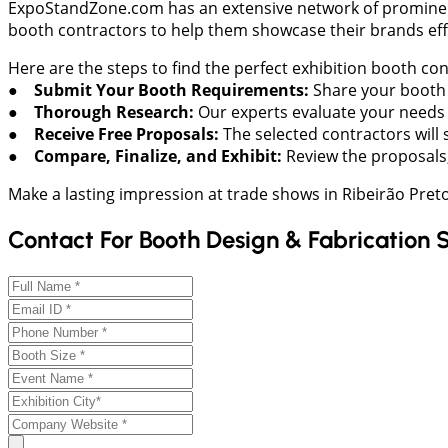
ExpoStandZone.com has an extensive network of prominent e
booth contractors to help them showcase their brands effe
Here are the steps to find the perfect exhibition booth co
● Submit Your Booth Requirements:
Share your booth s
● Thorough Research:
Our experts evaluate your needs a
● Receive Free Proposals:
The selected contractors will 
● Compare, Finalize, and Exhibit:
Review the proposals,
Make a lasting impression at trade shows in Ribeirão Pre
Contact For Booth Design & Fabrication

...

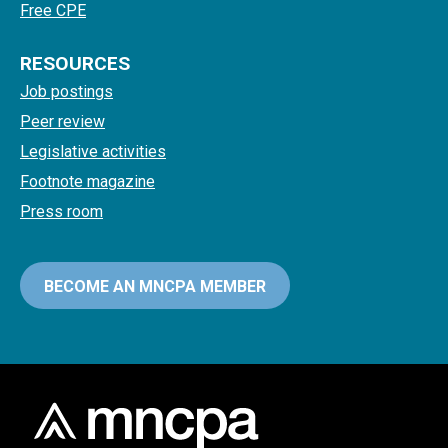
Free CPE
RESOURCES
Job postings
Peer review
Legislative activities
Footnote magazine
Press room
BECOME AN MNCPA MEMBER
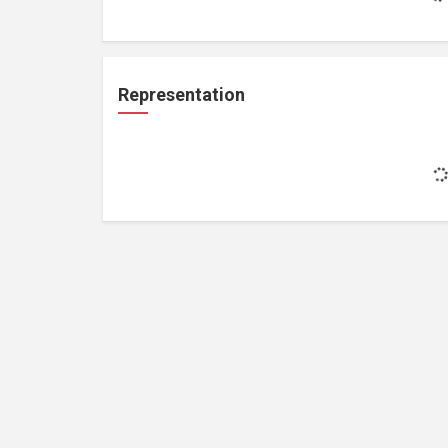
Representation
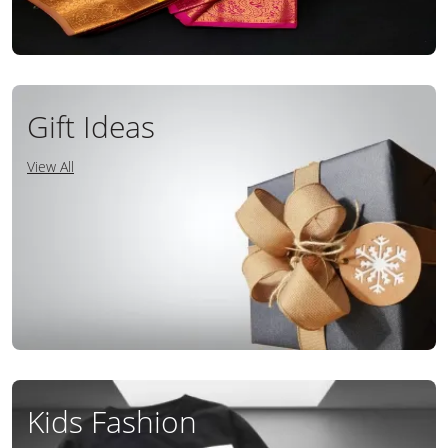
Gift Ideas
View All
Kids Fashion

Directions for this task ▸
Excerpt from the records above: set down only the lines from the one that contains "Footnote magazine" through the one that contains "Kids Fashion", inclusive, word for word. Pictures stay out.

Task output ▸
Footnote magazine
Press room
BECOME AN MNCPA MEMBER
Representation
Gift Ideas
View All
Kids Fashion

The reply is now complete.